Acabamento/Construção/Embalagem

A Deep Trip vem construíndo uma imagem de excelência dentro do mercado nacional. O cuidado com os produtos em cada aspecto faz parte do sucesso da empresa. No Muff a Saur eles mantém o padrão de outros lançamentos, entregando um pedal com um acabamento impecável. A pintura preto fosca em combinação com o led fontal na cor vermelha foram um ótimo conjunto. As impressãoes em branco facilitam bastante a identificação dos controles.

A construção mantém o alto padrão que a Deep Trip vem apresentando em seus pedais. A caixa de aço é cortada a laser e a placa de de fibra de vidro é muito bem montada e organizada, com furos metalizados e ótimos componentes. Os jacks para entrada e saída de aúdio ficam nas parte da “frente” do pedal assim como a entrada para fonte de alimentação (9v, padrão Boss). O Muff a Saur também pode ser alimentado através de bateria. Ele utiliza um foot switch padrão e é true bypass.

A embalagem é personalizada e já tem a “cara” da marca. Ela possui identificação do modelo e fabricante por todos os lados e é bem resistente. Acompanham o pedal, Guia de Viagem (manual) que é muito bem escrito e informa e esclarece características do pedal, adesivo, palheta e bótom. A Deep Trip continua sendo o fabricante nacional que melhor pensa e apresenta seu produto ao cliente.

 

Timbres

O Big Muff possui uma das sonoridades mais peculiares e marcantes do universo da guitarra e imprimir características próprias dentro de uma sonoridade tão conhecida e marcante é um desafio que já foi tentado por muitos, mas com pouco sucesso. Trabalhar com sonoridades clássicas é sempre difícil pois os puristas torcem o nariz para inovações e os músicos mais novos muitas vezes ignoram sonoridades clássicas por sua especificidade. O Muff a Saur tem o potencial de agradar esses dois mundos.

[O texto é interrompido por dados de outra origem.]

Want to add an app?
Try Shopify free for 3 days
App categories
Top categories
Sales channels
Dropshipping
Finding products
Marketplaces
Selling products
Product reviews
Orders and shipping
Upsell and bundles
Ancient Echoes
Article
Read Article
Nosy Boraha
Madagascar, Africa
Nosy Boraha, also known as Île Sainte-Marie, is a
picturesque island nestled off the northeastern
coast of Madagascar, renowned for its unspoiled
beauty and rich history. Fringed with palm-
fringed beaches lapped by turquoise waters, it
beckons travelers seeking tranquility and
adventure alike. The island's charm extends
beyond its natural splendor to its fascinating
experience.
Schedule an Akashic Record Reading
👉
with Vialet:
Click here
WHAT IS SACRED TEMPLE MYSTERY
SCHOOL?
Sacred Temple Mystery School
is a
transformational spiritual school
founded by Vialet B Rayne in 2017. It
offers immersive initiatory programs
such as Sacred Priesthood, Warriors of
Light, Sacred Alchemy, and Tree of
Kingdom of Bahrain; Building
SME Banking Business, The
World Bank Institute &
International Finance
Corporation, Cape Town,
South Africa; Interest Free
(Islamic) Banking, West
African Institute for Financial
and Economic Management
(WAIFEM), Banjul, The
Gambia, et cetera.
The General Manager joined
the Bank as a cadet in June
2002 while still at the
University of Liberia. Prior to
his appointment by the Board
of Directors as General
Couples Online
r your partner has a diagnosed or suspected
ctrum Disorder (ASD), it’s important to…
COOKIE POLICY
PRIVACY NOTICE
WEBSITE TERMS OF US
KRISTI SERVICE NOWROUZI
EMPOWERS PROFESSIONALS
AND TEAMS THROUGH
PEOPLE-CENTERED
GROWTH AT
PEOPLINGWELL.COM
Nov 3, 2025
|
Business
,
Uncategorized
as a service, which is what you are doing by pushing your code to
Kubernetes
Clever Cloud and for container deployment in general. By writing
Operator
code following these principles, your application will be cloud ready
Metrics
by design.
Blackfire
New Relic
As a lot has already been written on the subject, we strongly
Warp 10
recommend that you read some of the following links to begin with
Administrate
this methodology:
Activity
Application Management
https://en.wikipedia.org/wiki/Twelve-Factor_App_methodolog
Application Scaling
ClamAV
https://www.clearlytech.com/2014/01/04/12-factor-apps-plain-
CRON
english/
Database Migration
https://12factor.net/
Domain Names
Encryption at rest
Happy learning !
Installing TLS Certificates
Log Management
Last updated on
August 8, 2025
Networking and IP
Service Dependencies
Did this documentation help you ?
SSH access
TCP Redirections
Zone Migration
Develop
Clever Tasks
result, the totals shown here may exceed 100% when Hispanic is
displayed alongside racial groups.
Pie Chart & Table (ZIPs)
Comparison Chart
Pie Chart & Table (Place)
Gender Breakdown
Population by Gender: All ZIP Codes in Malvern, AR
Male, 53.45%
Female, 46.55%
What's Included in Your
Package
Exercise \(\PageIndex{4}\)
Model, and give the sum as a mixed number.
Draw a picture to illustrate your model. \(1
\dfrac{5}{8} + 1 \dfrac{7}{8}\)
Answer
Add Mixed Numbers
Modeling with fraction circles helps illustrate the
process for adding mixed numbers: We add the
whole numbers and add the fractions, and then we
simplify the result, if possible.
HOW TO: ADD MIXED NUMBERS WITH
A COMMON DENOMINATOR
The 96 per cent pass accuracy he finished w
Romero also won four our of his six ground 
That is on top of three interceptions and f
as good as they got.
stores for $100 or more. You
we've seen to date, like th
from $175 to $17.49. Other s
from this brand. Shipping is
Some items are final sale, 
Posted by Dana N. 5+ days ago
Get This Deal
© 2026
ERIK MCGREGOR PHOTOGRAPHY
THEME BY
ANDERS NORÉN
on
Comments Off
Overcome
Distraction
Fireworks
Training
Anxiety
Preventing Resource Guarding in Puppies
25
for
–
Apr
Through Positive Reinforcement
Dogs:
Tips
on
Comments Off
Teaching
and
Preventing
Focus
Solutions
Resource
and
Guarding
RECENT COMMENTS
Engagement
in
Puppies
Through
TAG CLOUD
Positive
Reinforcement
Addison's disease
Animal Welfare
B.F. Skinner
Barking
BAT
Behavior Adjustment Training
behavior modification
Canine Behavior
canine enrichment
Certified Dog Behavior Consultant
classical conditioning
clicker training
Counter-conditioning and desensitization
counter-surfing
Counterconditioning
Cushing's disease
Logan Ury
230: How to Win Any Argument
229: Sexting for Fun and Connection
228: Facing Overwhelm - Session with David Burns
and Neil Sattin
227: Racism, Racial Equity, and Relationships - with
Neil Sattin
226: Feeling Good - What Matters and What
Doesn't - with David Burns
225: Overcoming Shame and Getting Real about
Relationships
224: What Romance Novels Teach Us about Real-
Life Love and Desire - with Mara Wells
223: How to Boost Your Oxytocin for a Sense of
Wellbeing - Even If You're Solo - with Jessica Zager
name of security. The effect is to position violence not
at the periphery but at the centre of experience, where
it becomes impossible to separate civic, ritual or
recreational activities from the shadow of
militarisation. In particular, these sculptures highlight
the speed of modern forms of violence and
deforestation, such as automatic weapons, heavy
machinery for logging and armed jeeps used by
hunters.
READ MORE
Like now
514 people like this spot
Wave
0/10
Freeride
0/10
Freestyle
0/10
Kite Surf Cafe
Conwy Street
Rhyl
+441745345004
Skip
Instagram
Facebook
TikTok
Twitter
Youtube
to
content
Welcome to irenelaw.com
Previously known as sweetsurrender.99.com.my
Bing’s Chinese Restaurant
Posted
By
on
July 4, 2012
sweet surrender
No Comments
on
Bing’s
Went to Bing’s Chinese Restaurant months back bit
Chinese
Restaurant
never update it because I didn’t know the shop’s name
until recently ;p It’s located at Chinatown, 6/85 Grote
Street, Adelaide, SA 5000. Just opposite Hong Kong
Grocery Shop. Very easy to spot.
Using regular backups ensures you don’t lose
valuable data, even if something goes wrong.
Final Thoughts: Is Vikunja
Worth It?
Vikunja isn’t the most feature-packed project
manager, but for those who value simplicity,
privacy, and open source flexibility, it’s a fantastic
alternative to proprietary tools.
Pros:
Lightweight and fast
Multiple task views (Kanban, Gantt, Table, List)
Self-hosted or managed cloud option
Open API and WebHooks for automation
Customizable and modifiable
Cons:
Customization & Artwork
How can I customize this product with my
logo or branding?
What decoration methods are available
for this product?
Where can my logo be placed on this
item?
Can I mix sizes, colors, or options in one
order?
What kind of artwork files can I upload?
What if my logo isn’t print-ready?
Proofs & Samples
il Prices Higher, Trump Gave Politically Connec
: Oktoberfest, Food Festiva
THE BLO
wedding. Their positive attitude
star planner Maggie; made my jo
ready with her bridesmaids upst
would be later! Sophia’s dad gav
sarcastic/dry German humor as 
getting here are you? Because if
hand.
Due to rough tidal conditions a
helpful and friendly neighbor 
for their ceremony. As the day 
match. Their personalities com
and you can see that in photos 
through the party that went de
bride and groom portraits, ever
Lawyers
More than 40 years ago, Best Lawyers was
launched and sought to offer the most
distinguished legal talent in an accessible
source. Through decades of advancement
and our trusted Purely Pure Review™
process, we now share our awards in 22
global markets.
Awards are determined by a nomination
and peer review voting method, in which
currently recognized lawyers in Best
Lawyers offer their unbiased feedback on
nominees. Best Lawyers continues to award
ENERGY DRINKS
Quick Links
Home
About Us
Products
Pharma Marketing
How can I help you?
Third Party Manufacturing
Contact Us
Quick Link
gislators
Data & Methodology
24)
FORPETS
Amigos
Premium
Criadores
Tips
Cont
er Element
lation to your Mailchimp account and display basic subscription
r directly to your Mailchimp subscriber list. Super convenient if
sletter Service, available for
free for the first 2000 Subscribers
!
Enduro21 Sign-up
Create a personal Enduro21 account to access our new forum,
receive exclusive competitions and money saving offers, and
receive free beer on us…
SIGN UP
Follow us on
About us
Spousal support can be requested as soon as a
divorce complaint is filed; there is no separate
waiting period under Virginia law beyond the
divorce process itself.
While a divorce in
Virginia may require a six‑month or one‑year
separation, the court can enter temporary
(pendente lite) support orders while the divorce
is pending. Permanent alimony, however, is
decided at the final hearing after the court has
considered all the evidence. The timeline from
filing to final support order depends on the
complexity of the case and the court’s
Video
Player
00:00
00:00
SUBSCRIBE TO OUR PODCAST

Como em outros pedais do fabricante, a grande sacada desse pedal é a seção de equalização. Os controles de Tone, Lows e Mids são capazes por toda a versatilidade e espectro tonal do pedal. O controle Lows, por exemplo, também pode atuar no controle de ganho (direcionando o knob para o lado tight), tornando mais fácil “limpar” o pedal no controle de volume da guitarra. No controle Lows você pode variar de graves mais frouxos (Característicos dos Muffs mais tradicionais) ou deixá-los mais firmes. O controle mids também é muito interessante, pois trabalha a faixa de médios associada ao controle de tone, com uma loeve tendência aos médios-agudos, o que ajuda a não “embolar” o timbre da guitarra. É um controle bem atuante e que pode transformar o timbre do pedal. O controle de tone funciona de maneira semelhante aos dos primeiros Muffs: No sentido anti-horário ele abre os agudos e no sentido horário reforça os graves.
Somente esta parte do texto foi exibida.